I'd say these are for use in a marine environment.


----------



## wadeleebenton (Apr 8, 2009)

How do you figure out how much you power your depth finder/GPS draws. Im going to relocate my unit to a small console and want to use a small battery like one of those jet ski batteries in the link above. 
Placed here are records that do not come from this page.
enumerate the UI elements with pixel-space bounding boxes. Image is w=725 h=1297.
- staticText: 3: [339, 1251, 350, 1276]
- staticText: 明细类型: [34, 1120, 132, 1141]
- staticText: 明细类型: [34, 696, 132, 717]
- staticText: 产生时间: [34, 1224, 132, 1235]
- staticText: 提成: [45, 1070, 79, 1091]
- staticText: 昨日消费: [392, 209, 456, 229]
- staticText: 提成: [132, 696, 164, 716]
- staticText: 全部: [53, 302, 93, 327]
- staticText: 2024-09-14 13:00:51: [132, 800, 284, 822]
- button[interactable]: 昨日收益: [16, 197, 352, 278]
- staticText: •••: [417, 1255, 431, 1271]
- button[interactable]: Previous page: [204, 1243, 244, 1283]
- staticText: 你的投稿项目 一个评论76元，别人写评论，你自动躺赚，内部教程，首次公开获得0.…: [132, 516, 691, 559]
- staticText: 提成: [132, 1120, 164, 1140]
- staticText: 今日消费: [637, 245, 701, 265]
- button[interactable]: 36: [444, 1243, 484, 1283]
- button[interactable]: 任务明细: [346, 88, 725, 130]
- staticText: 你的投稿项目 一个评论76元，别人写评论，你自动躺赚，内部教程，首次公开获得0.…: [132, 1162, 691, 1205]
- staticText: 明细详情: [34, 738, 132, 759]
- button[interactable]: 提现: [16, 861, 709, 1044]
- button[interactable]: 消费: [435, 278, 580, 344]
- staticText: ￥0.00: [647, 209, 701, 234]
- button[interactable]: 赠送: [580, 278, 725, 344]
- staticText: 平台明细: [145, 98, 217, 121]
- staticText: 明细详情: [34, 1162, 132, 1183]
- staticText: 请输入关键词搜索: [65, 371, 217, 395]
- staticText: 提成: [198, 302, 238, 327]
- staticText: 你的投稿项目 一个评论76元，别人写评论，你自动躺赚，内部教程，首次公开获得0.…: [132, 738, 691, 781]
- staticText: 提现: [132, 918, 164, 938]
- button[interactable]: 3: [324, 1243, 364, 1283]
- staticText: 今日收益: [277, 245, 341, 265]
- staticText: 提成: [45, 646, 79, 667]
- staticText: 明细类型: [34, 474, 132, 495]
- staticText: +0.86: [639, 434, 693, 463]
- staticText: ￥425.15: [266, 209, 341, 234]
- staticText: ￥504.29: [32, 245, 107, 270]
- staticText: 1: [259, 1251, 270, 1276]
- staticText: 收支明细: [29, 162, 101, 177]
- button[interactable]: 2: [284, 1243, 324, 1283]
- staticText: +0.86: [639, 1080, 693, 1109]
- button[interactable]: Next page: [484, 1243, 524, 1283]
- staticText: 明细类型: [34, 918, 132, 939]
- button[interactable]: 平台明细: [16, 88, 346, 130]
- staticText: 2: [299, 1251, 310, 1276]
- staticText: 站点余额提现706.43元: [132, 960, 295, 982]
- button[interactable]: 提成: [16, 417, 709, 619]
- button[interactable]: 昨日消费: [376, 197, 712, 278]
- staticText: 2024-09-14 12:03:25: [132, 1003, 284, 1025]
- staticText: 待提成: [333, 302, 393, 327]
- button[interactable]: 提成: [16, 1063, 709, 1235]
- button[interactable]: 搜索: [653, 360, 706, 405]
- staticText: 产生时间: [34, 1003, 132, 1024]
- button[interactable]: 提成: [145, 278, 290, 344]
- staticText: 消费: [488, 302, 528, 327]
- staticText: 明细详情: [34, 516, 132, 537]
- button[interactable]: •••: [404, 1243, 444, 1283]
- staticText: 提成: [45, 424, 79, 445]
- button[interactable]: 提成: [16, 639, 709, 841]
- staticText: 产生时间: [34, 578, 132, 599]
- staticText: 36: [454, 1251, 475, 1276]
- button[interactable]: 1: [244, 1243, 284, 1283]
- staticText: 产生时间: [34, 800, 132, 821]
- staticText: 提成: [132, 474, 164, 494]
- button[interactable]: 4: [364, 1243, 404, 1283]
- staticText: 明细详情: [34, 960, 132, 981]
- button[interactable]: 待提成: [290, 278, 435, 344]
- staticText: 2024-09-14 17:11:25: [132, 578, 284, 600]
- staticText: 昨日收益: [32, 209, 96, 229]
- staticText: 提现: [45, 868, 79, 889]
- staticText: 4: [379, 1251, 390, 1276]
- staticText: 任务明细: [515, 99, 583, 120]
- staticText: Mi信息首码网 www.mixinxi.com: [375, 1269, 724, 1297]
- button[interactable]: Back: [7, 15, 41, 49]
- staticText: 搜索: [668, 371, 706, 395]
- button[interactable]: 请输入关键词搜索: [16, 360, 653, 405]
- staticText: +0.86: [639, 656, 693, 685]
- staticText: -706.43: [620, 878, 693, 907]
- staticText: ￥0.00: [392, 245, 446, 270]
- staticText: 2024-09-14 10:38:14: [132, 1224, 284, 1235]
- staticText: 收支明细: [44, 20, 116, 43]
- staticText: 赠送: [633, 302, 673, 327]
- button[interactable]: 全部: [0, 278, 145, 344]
Im not to good with electronics, so basically how big of a battery do I need?


----------



## Kemo (Jun 22, 2008)

The current (amps) for the Rule bilge pimp is on their web site. I e-mailed support for the amps on the Hummingbird site for the fish finder. They responded in 2 hours (really good, IMO). Most manufacturers publish current draw on their sites. If they don't, send a request to support. If they don't respond within 24 hrs, don't buy it.
If you only have the GPS/Depth finder, it probably draws less than 1 amp with no light on. Only the manufacturer can tell you for sure, or maybe someone who has one like it.

Kemo


----------



## wadeleebenton (Apr 8, 2009)

Ive got a Hummingbird Matrix 65 (I think). So I just get on the website and see what they say. I appreciate the help!


----------



## noeettica (Sep 23, 2007)

Wheelchair Gel Cell Or an Oddssey


----------



## Eric_S (Mar 17, 2009)

> Wheelchair Gel Cell Or an Oddssey


I'm sorry that I have taken so long to respond. You will find that a Deep Cycle Gel Cell and an Odyssey AGM battery are almost identical. As long as the warranty is in line and the Amperage is identical, I would go with the standard Deep Cycle Gel Cell battery, because the price difference is often times quite significant. If you find that the warranty on the Odyssey battery is significantly greater, and they can vary depending on vendor (almost all vendors eat the warranty to lower the bottom line), then use your discretion. A warranty difference of 6 months is in my opinion not worth $100. However, if the difference is 2 years, that may turn out to be worth it. At the end of the day, Gel Cell and AGM batteries are pretty much the same. They all last FOREVER!


----------